I know this is a tad bit long. I apologise in advance....
Okay as I write this, I am writing this because I want to say it out loud. Like an alcoholic admits to being alcoholic, Taynement is admitting that she ain’t no fashionista and doesn’t know if she ever will be and is sorta ok with that.
I can’t decide if I am a girly girl or not but all I know is when it comes to fashion/makeup/shoes/accessories etc, I am a work in progress. Anyone who knows me knows how I find shopping, shoes and styling exhausting. It just doesn’t interest me .Let me give you a visual – I am walking with my friend and I guess we pass a shoe sale display and she just gasps, “ooooh, shooesssss”. I don’t even know if I noticed that display sha, I had already past it. Now, if it had been a poster of some musician or a movie or something, I would have drooled. That’s the scenario, I play in my head when I am with my friends and they are drooling, I just imagine the item is a celeb or something lol. Don’t get me wrong, I like looking nice and I will laugh at a person who decides to step out the house looking like a clown but lately especially in the Nigerian community, it just seems like everyone and their mama has their own style and with Facebook it’s like an everyday red carpet. Someone once made a comment, that most Nigerian girls like to be fashionable but don’t have a sense of style, to which someone else responded with, Why does it have to be fashionable or stylish, why can’t we just wear clothes to cover our nakedness? I said a very loud Amen to that. Yeah, yeah, yeah. Do you, don’t worry about anyone else blah blah. I won’t lie, I feel pressure. Left to me alone, I will gallivant the world in Jeans and babytee/tshirt and ‘silpers’ (flip-flops) all day long.

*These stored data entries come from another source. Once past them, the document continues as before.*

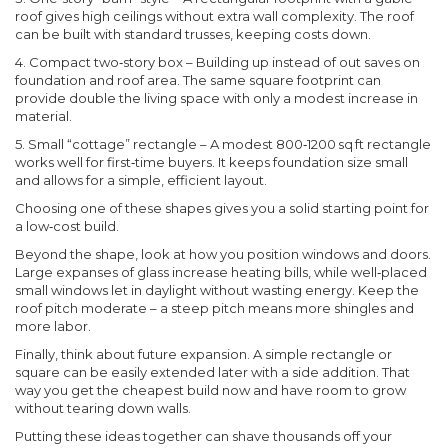
roof gives high ceilings without extra wall complexity. The roof
can be built with standard trusses, keeping costs down.
4. Compact two‑story box
– Building up instead of out saves on
foundation and roof area. The same square footprint can
provide double the living space with only a modest increase in
material.
5. Small “cottage” rectangle
– A modest 800‑1200 sq ft rectangle
works well for first‑time buyers. It keeps foundation size small
and allows for a simple, efficient layout.
Choosing one of these shapes gives you a solid starting point for
a low‑cost build.
Beyond the shape, look at how you position windows and doors.
Large expanses of glass increase heating bills, while well‑placed
small windows let in daylight without wasting energy. Keep the
roof pitch moderate – a steep pitch means more shingles and
more labor.
Finally, think about future expansion. A simple rectangle or
square can be easily extended later with a side addition. That
way you get the cheapest build now and have room to grow
without tearing down walls.
Putting these ideas together can shave thousands off your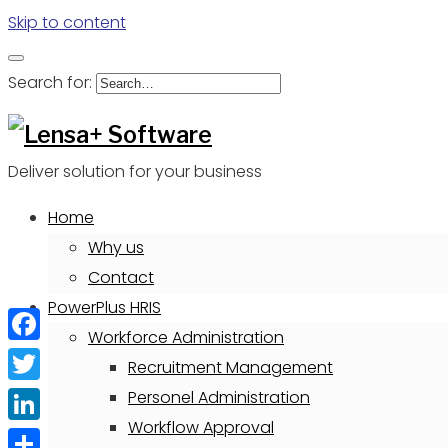
Skip to content
Search for:
Deliver solution for your business
Home
Why us
Contact
PowerPlus HRIS
Workforce Administration
Facebook
Recruitment Management
Twitter
Personel Administration
Workflow Approval
LinkedIn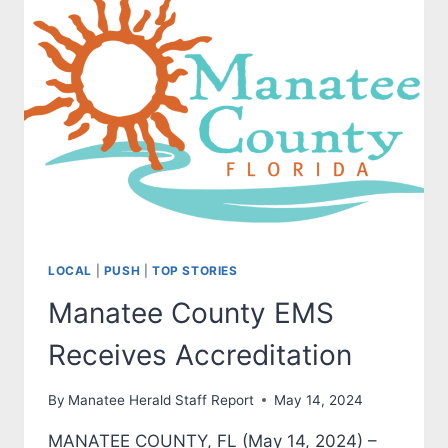
LOCAL
|
PUSH
|
TOP STORIES
Manatee County EMS
Receives Accreditation
By
Manatee Herald Staff Report
May 14, 2024
MANATEE COUNTY, FL (May 14, 2024) –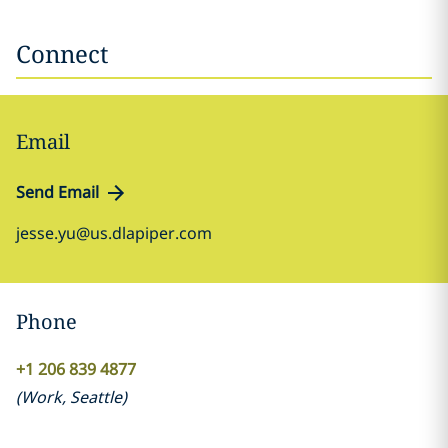
Connect
Email
Send Email
jesse.yu@us.dlapiper.com
Phone
+1 206 839 4877
(
Work
,
Seattle
)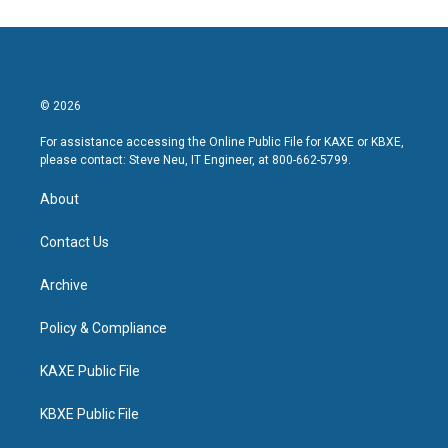
© 2026
For assistance accessing the Online Public File for KAXE or KBXE,
please contact: Steve Neu, IT Engineer, at 800-662-5799.
About
Contact Us
Archive
Policy & Compliance
KAXE Public File
KBXE Public File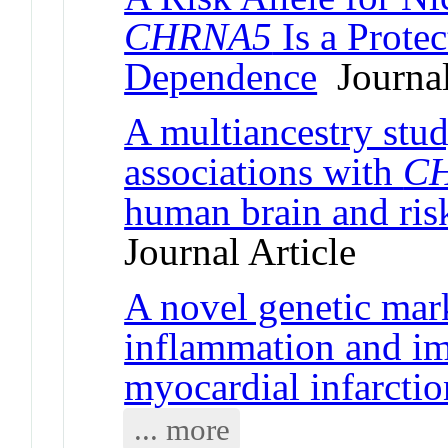
CHRNA5
Is a Protec
Dependence
Journal
A multiancestry stud
associations with
C
human brain and ris
Journal Article
A novel genetic mar
inflammation and im
myocardial infarctio
... more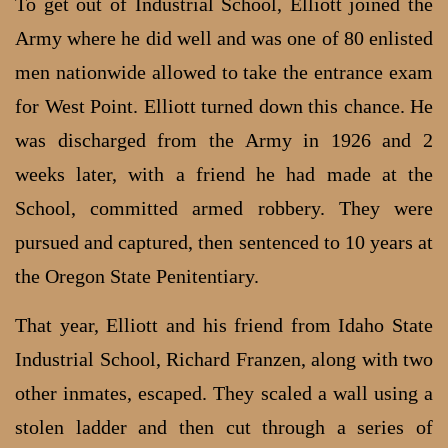
To get out of Industrial School, Elliott joined the
Army where he did well and was one of 80 enlisted
men nationwide allowed to take the entrance exam
for West Point. Elliott turned down this chance. He
was discharged from the Army in 1926 and 2
weeks later, with a friend he had made at the
School, committed armed robbery. They were
pursued and captured, then sentenced to 10 years at
the Oregon State Penitentiary.
That year, Elliott and his friend from Idaho State
Industrial School, Richard Franzen, along with two
other inmates, escaped. They scaled a wall using a
stolen ladder and then cut through a series of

Back in college, it was all good. Everyone jejely went to Rave, Ross and the likes. Life was good. Then as time went on, I started noticing and hearing foreign things – Mac makeup, using brushes to apply the loose powder (biko, what happened to pouring white or brown powder for palm, slap am small and rub and shine ya face :D) eyebrow waxing, Rave was a no-no, doing match match with your clothes and shoes was taboo. I felt cold sweat. Up until then, I never wore foundation, never did my eyebrows and never wore a dress or skirt to a party and till today I still carry white powder in my purse, Sue me! So began my quest to catch up with the times.
Before I continue, I have to mention that I am a HBG – Heavy Bottomed Girl i.e. my lower body is slightly larger than normal and it decided not to have a meeting with my upper body, which is slightly smaller, compared to my lower body (lol, did that make sense?).
Sidebar: My regular tailor and alteration tailor (regular customer I am) are both Asian. In your best accent, here are some of their comments on my figure:
“Why your stomach so flat and hip so big?”
“You play foot-u ball”
“I can’t alter this, it’s because your body. Hip so big!”
“Maybe you need to exercise leg”
“You can try to lose weight”
I swear I am not making this up. I usually go through meditation first to amp up my self-esteem before I go to them. I don suffer! Lol!
So shopping is tedious for me (and many other black women). Being the impatient person that I am, heck I used to cry shopping for pants in high school while I called myself a freak of nature (I was confused jo, didn’t know most black people were built like that. In naija they just called me fat, here they were saying stuff like thick and apple bottom). I may not know much about fashion but my #1 rule is Know Thy Body and Dress Accordingly. Everything isn’t meant for all body types, so I try to know my limits on what to wear and what not to wear. Personally, my goal is usually not to appear bigger than I am because I am self-conscious about my hips.
Anyways, fast forward to present time, a dear friend of mine ALWAYS went with me when I needed to shop and would direct me on what to wear, right down to the earrings (don’t get me started on jewelry/accessories). Right now, as she says I think I have graduated. I hold my own and I look presentable most of the time. Even though it involves a bunch of mass frantic picture messages to friends to yay or nay, I can shop on my own now. I now thread my wonderfully arched eyebrows, I no longer wear only black, I can put on eye shadow without looking half crazed. Shoes still equal pain to me. I still get intimidated and I am in awe when I see how other people put their outfits together e.g. fellow blogger*Diane*, who I think just rocks outfits I couldn’t even conjure up in fantasy land. But it’s okay, same way everyone doesn’t know who won Best Picture in 2003, is the same way everyone can’t be a fashionista and I embrace it. Have a wonderful wonderful weekend, Bloggers!